Since this turned out pretty long, you could actually split the topics into separate posts in a series. And with a little editing I would be all for these being top-level posts rather than discussion secion.

Comment author: Eugine_Nier 24 December 2010 06:00:46AM 4 points [-]

Reality: If the axiom of choice is false, you can have one set's cardinality be both larger and smaller than another's

Actually without the axiom of choice, one set's cardinality can be neither larger nor smaller than another's.

Comment author: Sniffnoy 24 December 2010 06:12:40AM 1 point [-]

Blorst horst.

OK, I have to ask, how exactly did that become visible?

I would like it if you paired each "myth" line with an explicit "truth" line that gave the tl;dr for us, maybe even using simple language e.g.

Myth: The cardinalities of infinite sets can be compared like ordinary numbers. Reality: If the axiom of choice is false, you can have one set's cardinality be both larger and smaller than another's

Ah, this is a good idea, especially because the correction you propose is not quite correct. :) It would be neither larger nor smaller. I see I made the mistake there of assuming familiarity with partial orders, which was foolish; I forgot people need to be explicitly introduced to those.

(maybe even a short blurb explaining the axiom of choice's role)

Hm, do you really think that would help? I was trying to more of provide a quick reference of facts, while referring elsewhere for proofs.

Comment author: Manfred 24 December 2010 08:27:08PM *  1 point [-]

Blorst horst.

OK, I have to ask, how exactly did that become visible?

Magic. Also, you might have pressed a button.

(maybe even a short blurb explaining the axiom of choice's role)

Hm, do you really think that would help? I was trying to more of provide a quick reference of facts, while referring elsewhere for proofs.

You can still do that to a large degree, but I think that even for a LW audience it would be helpful to say what it is, state that it was used in the proof, and explain briefly why we should keep both axiom-of-choice-is-true and axiom-of-choice-is-false cases in mind.

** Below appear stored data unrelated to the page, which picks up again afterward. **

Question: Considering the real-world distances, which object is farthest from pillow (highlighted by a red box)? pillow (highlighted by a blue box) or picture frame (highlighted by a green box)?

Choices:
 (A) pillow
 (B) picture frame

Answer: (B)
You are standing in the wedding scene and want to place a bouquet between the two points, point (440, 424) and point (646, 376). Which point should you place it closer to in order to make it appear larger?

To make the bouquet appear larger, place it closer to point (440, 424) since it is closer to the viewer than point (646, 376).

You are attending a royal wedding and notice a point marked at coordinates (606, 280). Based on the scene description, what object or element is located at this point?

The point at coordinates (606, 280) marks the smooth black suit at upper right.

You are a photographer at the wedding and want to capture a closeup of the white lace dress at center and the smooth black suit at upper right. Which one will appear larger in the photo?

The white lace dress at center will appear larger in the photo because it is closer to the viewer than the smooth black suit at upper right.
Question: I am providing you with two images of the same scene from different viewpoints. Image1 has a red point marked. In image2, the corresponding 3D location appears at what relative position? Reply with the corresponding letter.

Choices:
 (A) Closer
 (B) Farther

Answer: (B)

Comment author: Sniffnoy 25 December 2010 02:47:19AM 0 points [-]

Magic. Also, you might have pressed a button.

What I mean is, did you see it when I accidentally posted it the first time, before I deleted it, or did you somehow see it after I then deleted it (in which case my name would have appeared as "[deleted]"), or were you somehow able to find the old version after I posted the new one?

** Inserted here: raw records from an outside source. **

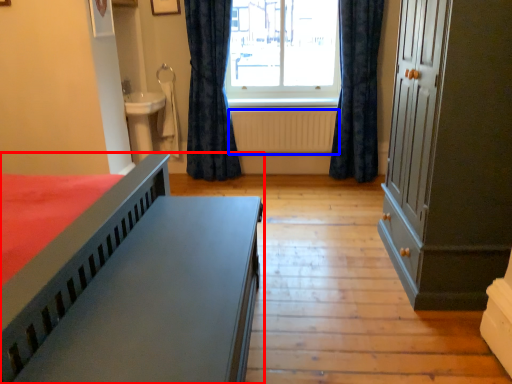 Question: Which of the following is the farthest to the observer, bed (highlighted by a red box) or radiator (highlighted by a blue box)?

Choices:
 (A) bed
 (B) radiator

Answer: (B) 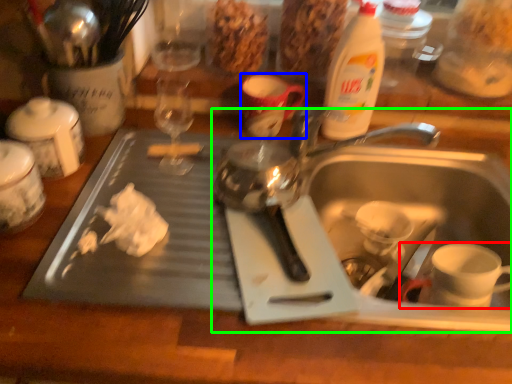 Question: Estimate the real-world distances between objects in this image. Which object is closer to coffee cup (highlighted by a red box), mug (highlighted by a blue box) or sink (highlighted by a green box)?

Choices:
 (A) mug
 (B) sink

Answer: (B) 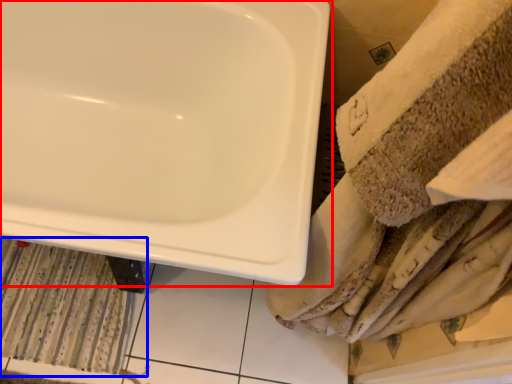 Question: Which point is closer to the camera, sink (highlighted by a red box) or bath mat (highlighted by a blue box)?

Choices:
 (A) sink
 (B) bath mat

Answer: (A) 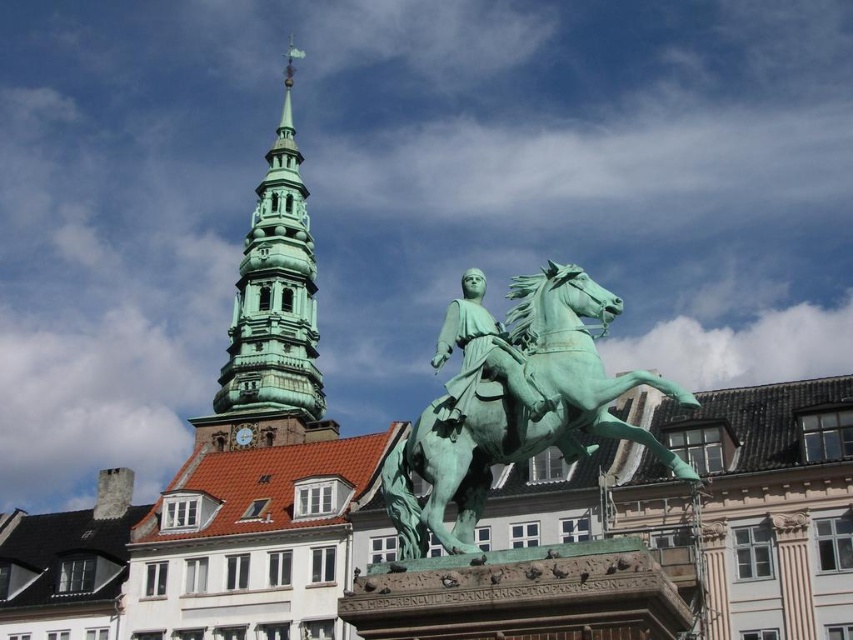 Question: Which point is closer to the camera?

Choices:
 (A) (421, 552)
 (B) (270, 291)
 (C) (453, 307)

Answer: (A)

Question: Is green patinated metal horse at center further to the viewer compared to green polished stone tower at upper left?

Choices:
 (A) yes
 (B) no

Answer: (B)

Question: Is green polished stone tower at upper left closer to the viewer compared to green patinated bronze statue at center?

Choices:
 (A) yes
 (B) no

Answer: (B)

Question: Among these objects, which one is nearest to the camera?

Choices:
 (A) green patinated bronze statue at center
 (B) green patinated metal horse at center

Answer: (B)

Question: Does green patinated metal horse at center come behind green polished stone tower at upper left?

Choices:
 (A) yes
 (B) no

Answer: (B)

Question: Among these objects, which one is farthest from the camera?

Choices:
 (A) green polished stone tower at upper left
 (B) green patinated bronze statue at center

Answer: (A) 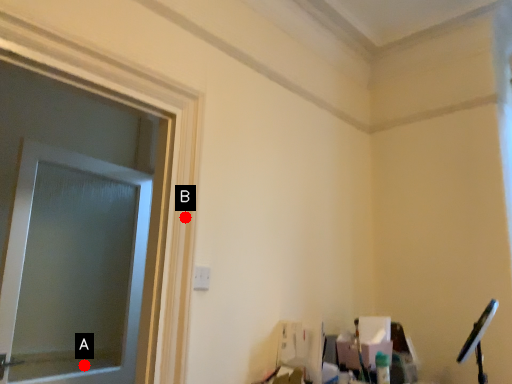 Question: Two points are circled on the image, labeled by A and B beside each circle. Which point is farther to the camera?

Choices:
 (A) A is further
 (B) B is further

Answer: (A)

Comment author: Manfred 25 December 2010 06:05:46AM 0 points [-]

Saw it the first time, composed first draft of comment then, tried to post and found out it had been deleted, was sad.

Comment author: rhollerith_dot_com 24 December 2010 04:50:14PM 0 points [-]

I would like it if you paired each "myth" line with an explicit "truth" line that gave the tl;dr for us, maybe even using simple language

I would have gone the other way and abandoned the attempt to arrange things in a list. I.e., I would have made the structure simpler, e.g., sections divided into paragraphs, e.g., no attempt to number anything.